◆ **Exercise input**
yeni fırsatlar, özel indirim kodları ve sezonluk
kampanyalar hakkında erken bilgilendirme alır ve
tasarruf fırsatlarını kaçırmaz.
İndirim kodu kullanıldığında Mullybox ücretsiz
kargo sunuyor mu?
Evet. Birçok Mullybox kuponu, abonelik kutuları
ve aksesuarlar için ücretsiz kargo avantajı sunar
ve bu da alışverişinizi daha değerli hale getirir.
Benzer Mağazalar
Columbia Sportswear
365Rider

--

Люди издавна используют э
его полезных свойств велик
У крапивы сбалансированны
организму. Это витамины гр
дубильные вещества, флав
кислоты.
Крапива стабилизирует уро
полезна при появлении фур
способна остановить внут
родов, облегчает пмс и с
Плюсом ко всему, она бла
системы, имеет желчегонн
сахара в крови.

◆ **Work required**
Among the entries above, the line containing "способна остановить внут", the line containing "сахара в крови.", and all lines between them are to be restated word for word; nothing else belongs in the reply.

◆ **Exercise response**
способна остановить внут
родов, облегчает пмс и с
Плюсом ко всему, она бла
системы, имеет желчегонн
сахара в крови.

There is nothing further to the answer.